Sąd Najwyższy podjął ostateczną decyzję w głośnej sprawie zgwałcenia małoletniej, w której głównym oskarżonym był ostrołęcki przedsiębiorca Michał L. Sąd odrzucił kasację złożoną przez obronę, co oznacza, że wcześniejszy wyrok Sądu Apelacyjnego w Białymstoku stał się prawomocny. Oskarżony spędzi w więzieniu 4,5 roku.
Długa droga do prawomocnego wyroku
Proces, który rozpoczął się w 2023 roku, dotyczył zdarzeń z 2022 roku, kiedy to Michał L. dopuścił się gwałtu na dziewczynce, która nie miała jeszcze ukończonych 15 lat. Sprawa od początku wzbudzała duże zainteresowanie, zwłaszcza że oskarżony był znanym lokalnym przedsiębiorcą.
Sąd Okręgowy w Ostrołęce, w pierwszej instancji, skazał Michała L. na 5 lat i 6 miesięcy pozbawienia wolności, a także nałożył na niego zakazy zbliżania się do ofiary oraz wykonywania zawodów związanych z opieką nad małoletnimi. W wyroku podkreślono, że doszło do pełnego, prawnego gwałtu, zaprzeczając w ten sposób krążącym w mediach nieprawdziwym informacjom o rzekomym "gwałcie nieklasycznym".
Wyrok ten został zaskarżony przez oskarżonego. Sąd Apelacyjny w Białymstoku, po ponownym rozpatrzeniu sprawy i uzupełnieniu materiału dowodowego, podtrzymał winę Michała L., ale zmienił wysokość kary, zmniejszając ją do 4,5 roku więzienia.
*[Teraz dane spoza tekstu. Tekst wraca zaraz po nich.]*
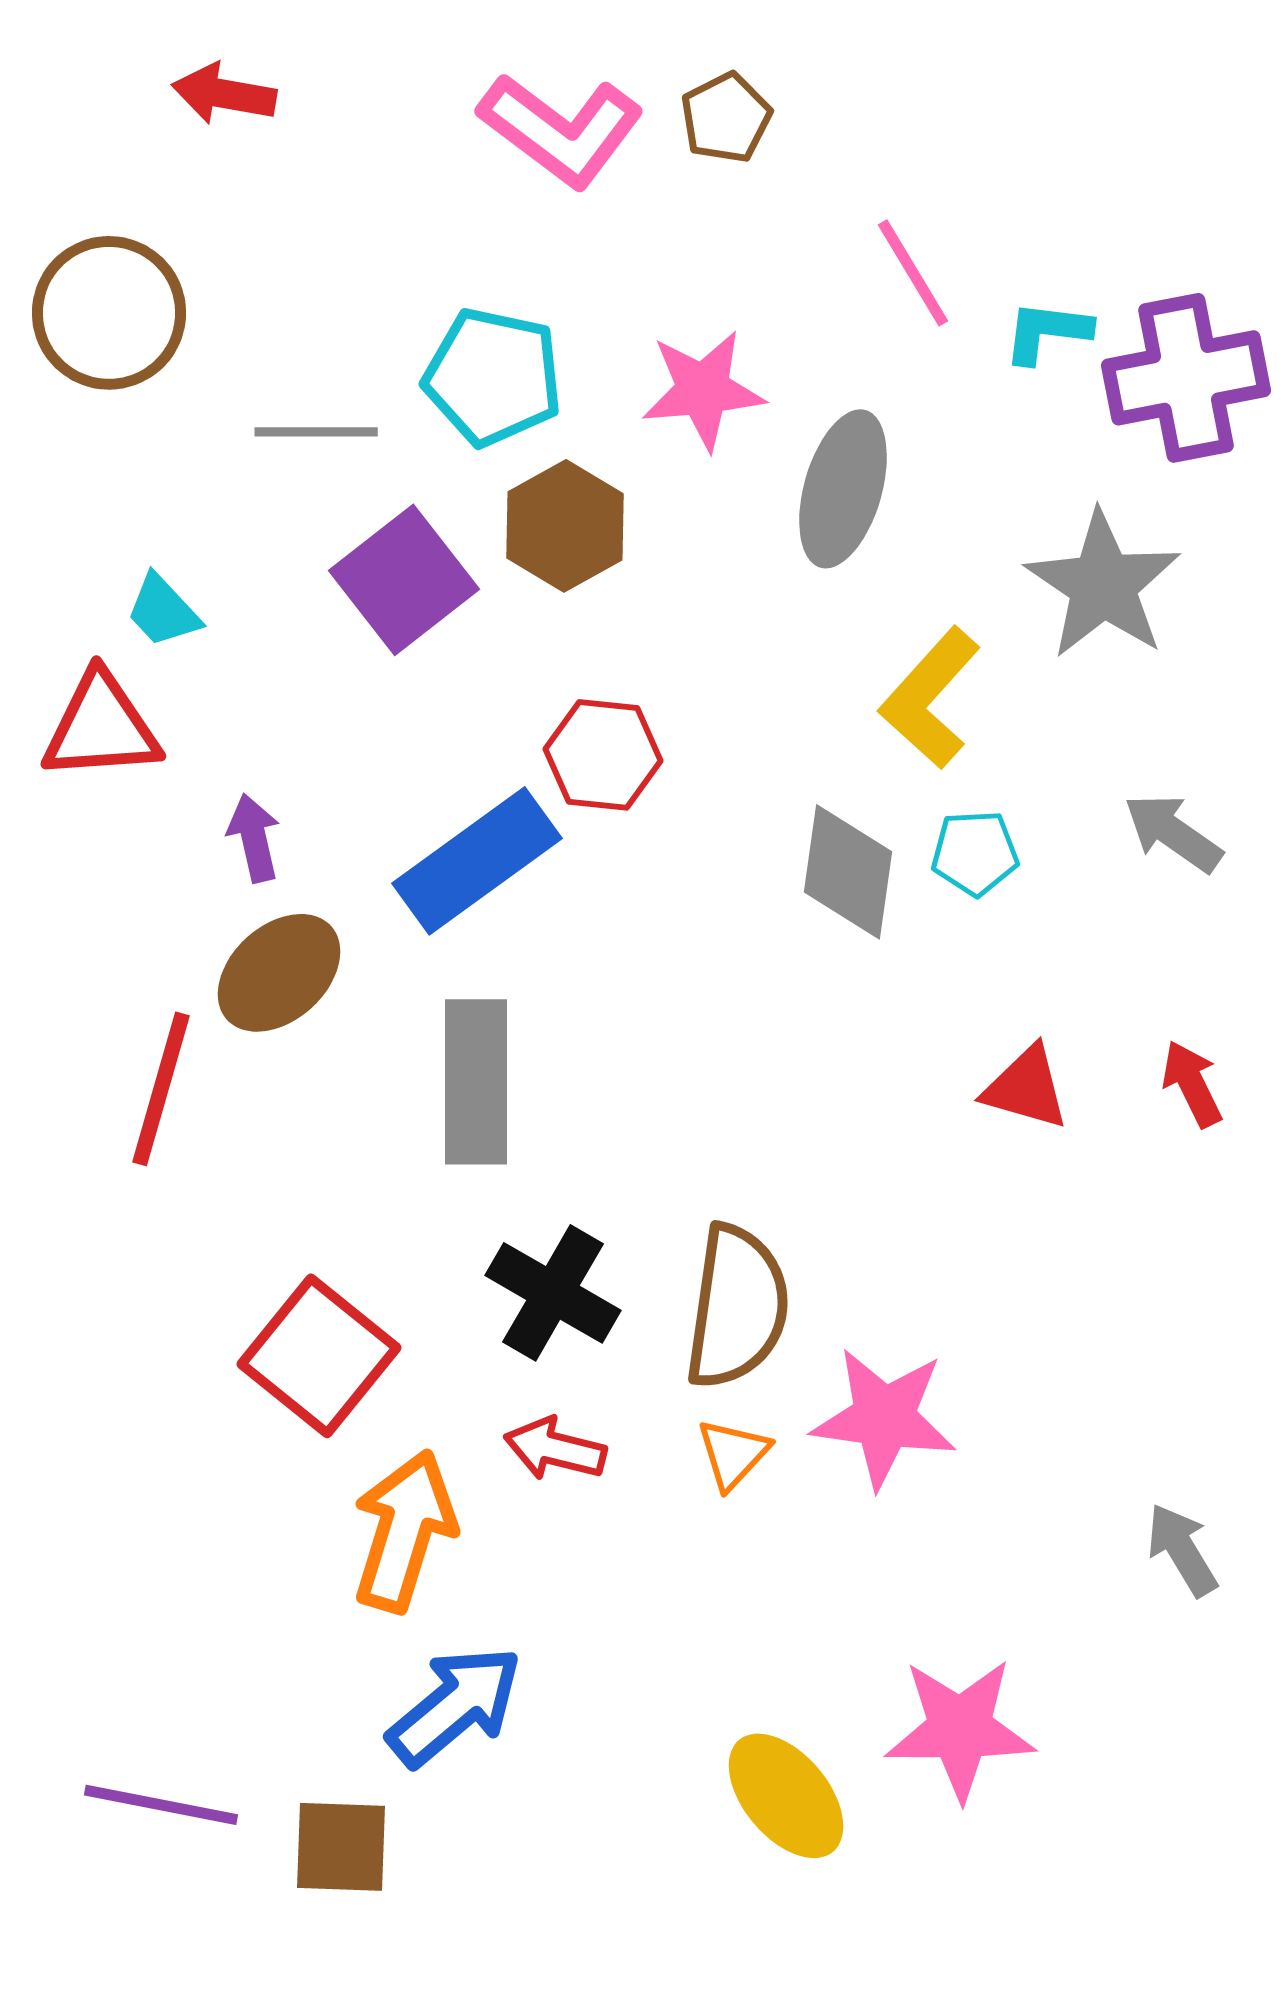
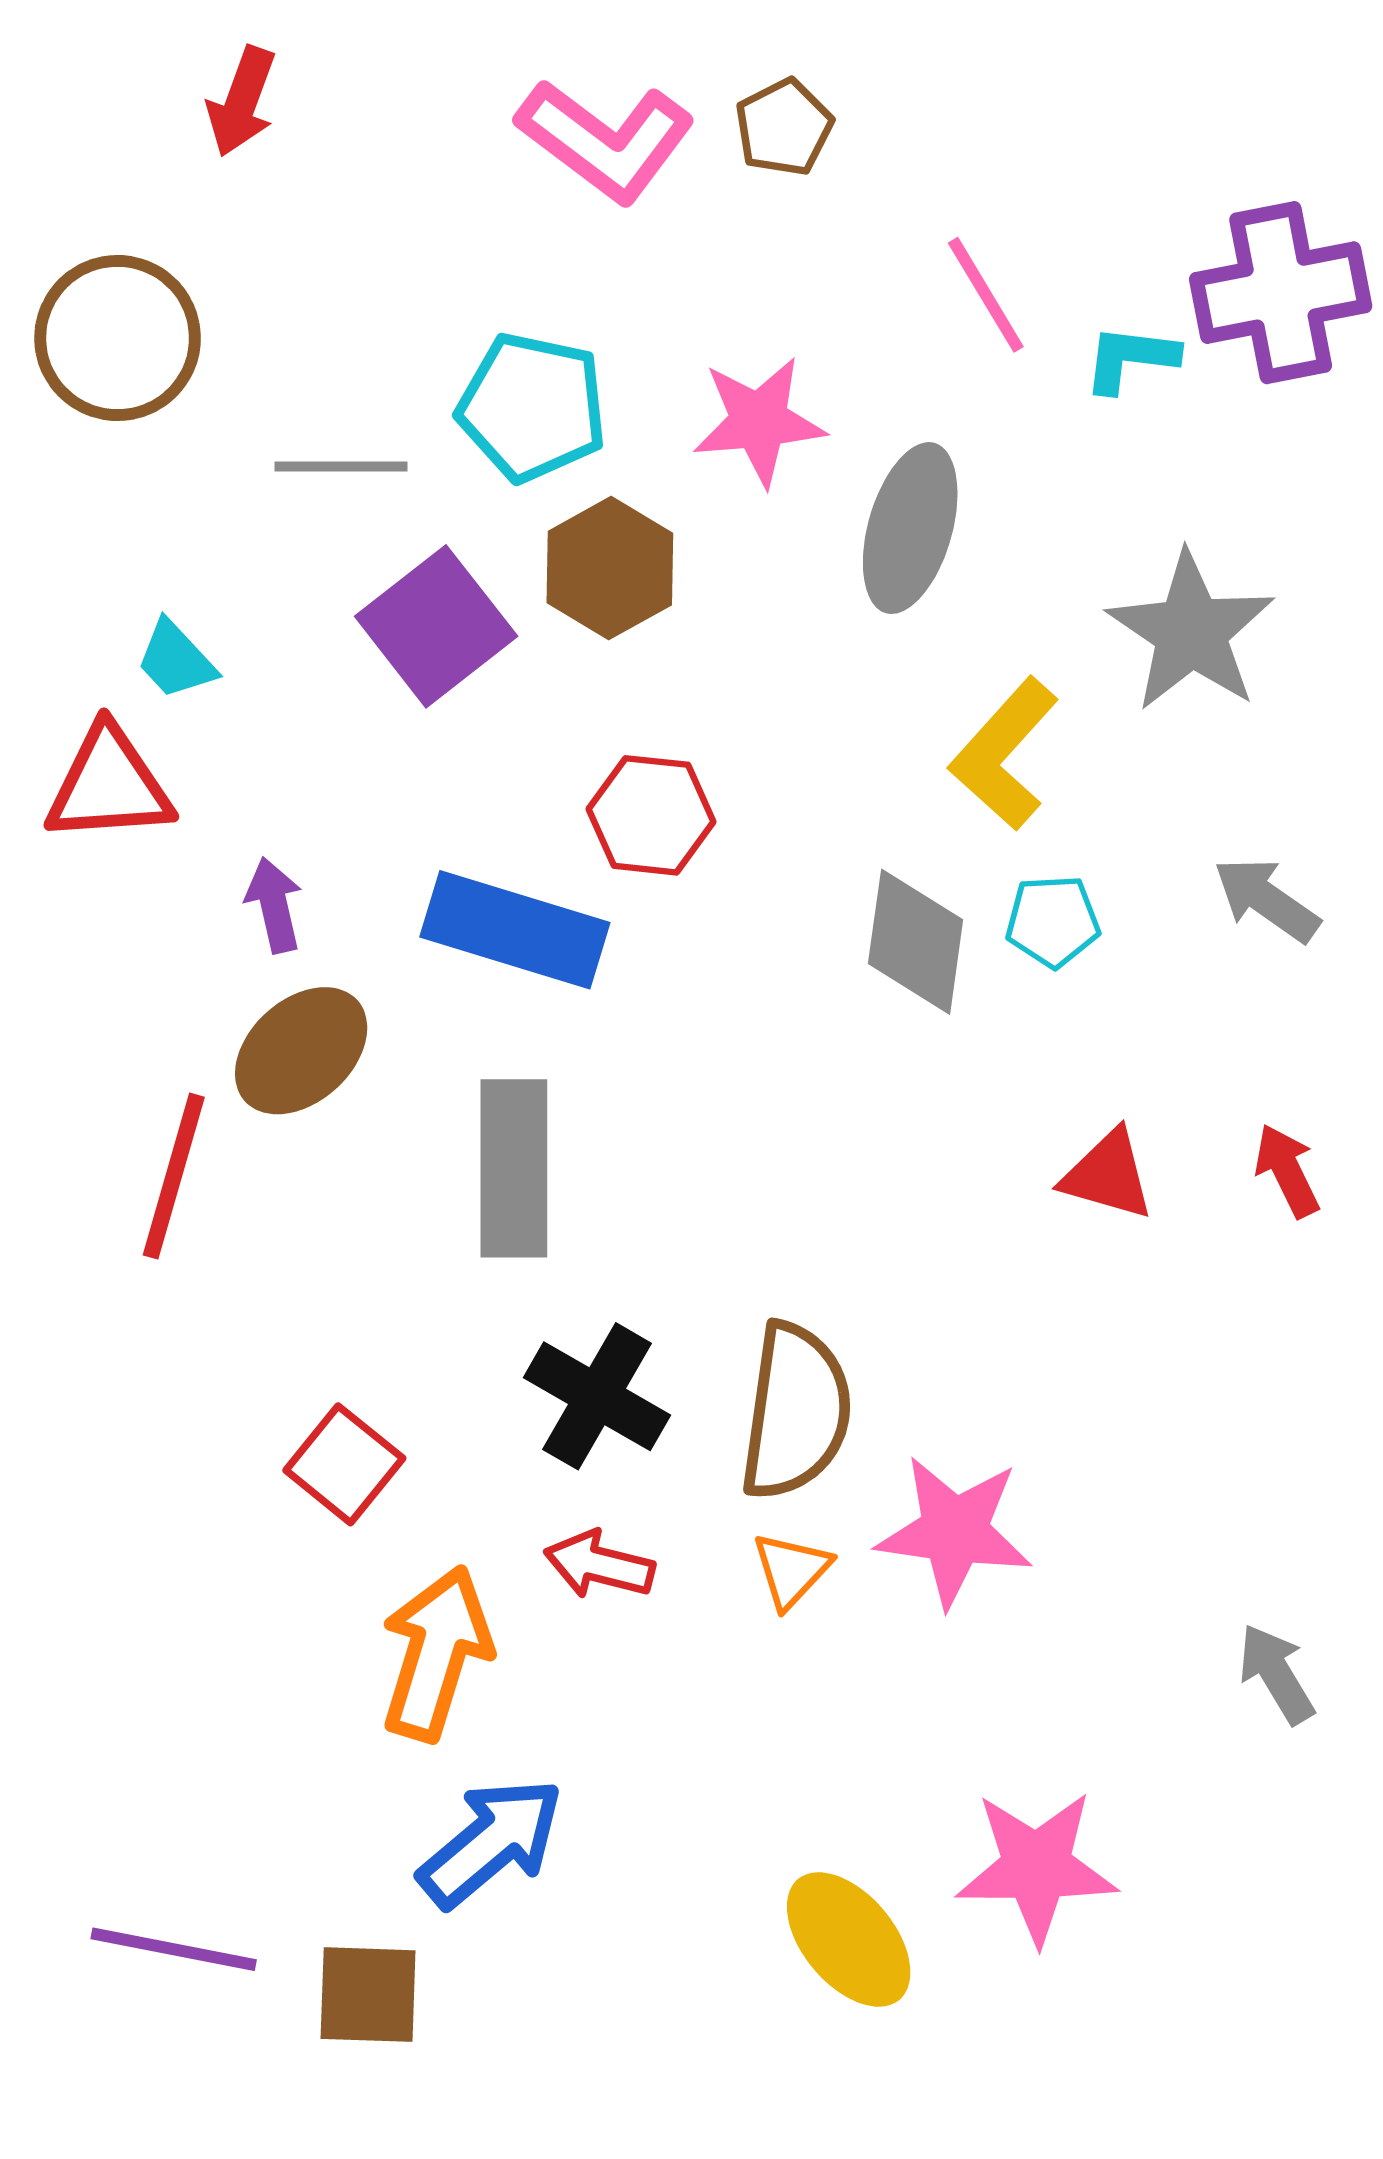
red arrow: (224, 94) -> (242, 102), turned -80
purple cross: (1186, 378) -> (1281, 293), moved
blue rectangle: (477, 861) -> (515, 930), turned 53
red square: (319, 1356) -> (344, 1464), size x0.7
Ostateczna decyzja Sądu Najwyższego
Mimo prawomocnego wyroku Sądu Apelacyjnego, obrońca Michała L. złożył kasację do Sądu Najwyższego, licząc na jego uchylenie. Sąd Najwyższy, po gruntownej analizie, uznał, że brak jest podstaw do uwzględnienia wniosku. Tym samym, decyzja Sądu Apelacyjnego stała się ostateczna.
Michał L. nieuchronnie odbędzie karę 4,5 roku pozbawienia wolności. Został on również obciążony kosztami postępowania kasacyjnego. Rodzice ofiary, którzy byli oskarżycielami posiłkowymi w tej sprawie, przyjęli wyrok z ulgą i satysfakcją, widząc, że sprawiedliwości stało się zadość. Zgodnie z oświadczeniem ich adwokata, Bartosza Pawelczyka, wszystkie ich wnioski zostały uwzględnione na każdym etapie procesu.